Record US budget deficit
Washington - The US government closed its 2009 fiscal year with a record $1.417 trillion budget deficit as it poured resources to contain a serious financial crisis that plunged the nation into recession.
The deficit was some $962bn higher than the prior year and amounted to 10% of US gross domestic product (GDP), the highest since 1945, officials said on Friday.
The huge jump in the budget shortfall stemmed from both declining revenues and a massive ramping up of spending in a fiscal stimulus to jolt the world's largest economy from a prolonged recession following the worst financial crisis in decades.
Receipts for the fiscal year that ended in September totalled $2.105 trillion while outlays were $3.522 trillion, the Treasury said.
Officials, however, pointed out that the deficit was $162bn lower than the $1.580 trillion forecast by the administration of President Barack Obama, who inherited the flood of red ink from his predecessor George W Bush.
"The financial year 2009 deficit was largely the product of the spending and tax policies inherited from the previous administration, exacerbated by a severe recession and financial crisis that were underway as the current administration took office," Treasury Secretary Timothy Geithner and White House budget chief Peter Orszag said in a joint statement.

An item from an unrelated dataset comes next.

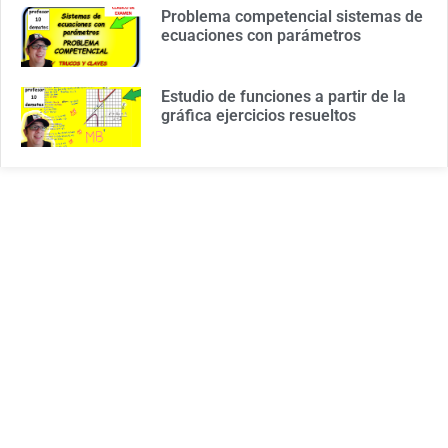
Problema competencial sistemas de
ecuaciones con parámetros
Estudio de funciones a partir de la
gráfica ejercicios resueltos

The deficit was lower than projected "in part because we are managing to repair the financial system at a lower cost to taxpayers", Geithner said.
"But future deficits are too high, and the president is committed to working with Congress to bring them down to a sustainable level as the economy recovers," he said.
Orszag said "it was critical that we acted to bring the economy back from the brink earlier this year", referring to the financial crisis that resulted from a housing market meltdown.
The crisis plunged the country into recession in December 2007 and led to the collapse of financial and investment houses and a massive government bailout of some of the institutions.
"As we move from rescue to recovery, the president recognises that we need to put the nation back on a fiscally sustainable path," Orszag said.
As part of the fiscal year 2011 budget policy process, he said the Obama administration was considering proposals to put the country "back on firm fiscal footing".
Obama's Republican critics have stepped up their calls for the president to abandon his key reform plans to remake US health care and combat climate change that some estimate could cost several trillions of dollars.
"Congress simply can't continue acting like a teenager on a spending spree with his parent's credit card with no regard to who pays the bill," said US Senate Republican leader Mitch McConnell.
"We need to listen to the American people: No more spending money we don't have," he said.
Judd Gregg, the Republican leader of the Senate budget committee, predicted the Obama administration would be saddled with "deficits approaching one trillion dollars for each and every one of the next 10 years".
"These annual deficits translate into a build-up in debt that will crush our economy."
But House of Representatives budget committee chair John Spratt said "It would be harmful to try to balance the budget at a time when the economy has not fully recovered and so many Americans are still struggling".
"So as the economy recovers, we will need to turn our focus back to deficit reduction."
Meanwhile, Senator Kent Conrad, the Democratic chair of the Senate Budget Committee, said the deficit announcement "again highlights the fiscal mess handed to the Obama administration" by the administration of former president George W Bush.